To the best of our knowledge, this is the first report of bla carbapenemase-producing organisms in Ghana. OXA-181 belongs to the OXA-48 type class D group of β-lactamases. These enzymes can hydrolyze penicillins at a high level and carbapenems at a low level but do not affect extended-spectrum cephalosporins and are not susceptible to most β-lactamase inhibitors [27].

Important reservoirs of OXA-48-type carbapenemases are countries in North Africa, the Middle East, Turkey, and India [28]; however, important reservoirs of OXA-181-type carbapenemases are in the Indian subcontinent [28]. In Africa, carbapenem resistance mediated by blaoxa-181 has been documented mainly in nonneonatal populations [29, 30]. In Morocco and Algeria, carriage of OXA-48 carbapenemase-producing enterobacterales in neonates was 1.8% [31] and 1.6%, respectively [32] compared with 7.9% found in our study. The relatively higher rate of OXA-181 in our study could indicate a possible outbreak at the KBTH NICU.

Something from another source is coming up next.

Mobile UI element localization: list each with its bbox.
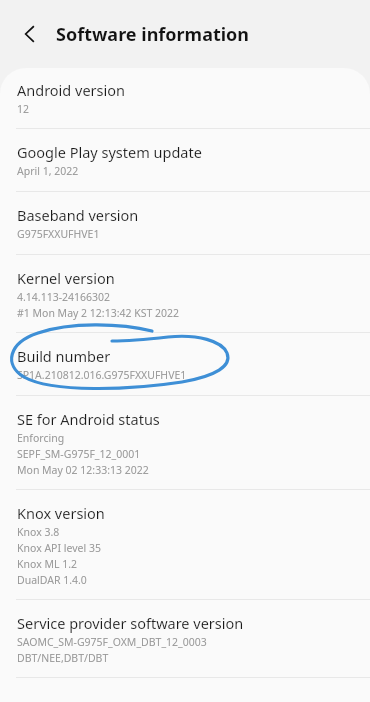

Organisms expressing OXA-48-like carbapenemases are difficult to identify using routine phenotypic resistance testing methods [28]. This requires specialized but simple techniques, which may not be routinely available in laboratories in LMICs. We used EUCAST guidelines that have been found to be comparable to other methods for phenotypic identification of carbapenemase production [18, 33] and could be implemented in low-resource settings.

Similar to MDR, third-generation cephalosporin resistance was common among ESBL Klebsiella spp and E coli. These rates were higher compared to other reports from Africa [31]. In our recent multicenter study from Ghana, 64% antibiotic use was recorded among neonates, but cephalosporins (9.8%) were not commonly prescribed [34]. Our study corroborates the low use of these agents in neonates in Ghana. This suggests that other factors such as noncephalosporin antibiotic use, the NICU environment, and maternal colonization may play an important role in the selection and transmission of cephalosporin-resistant organisms.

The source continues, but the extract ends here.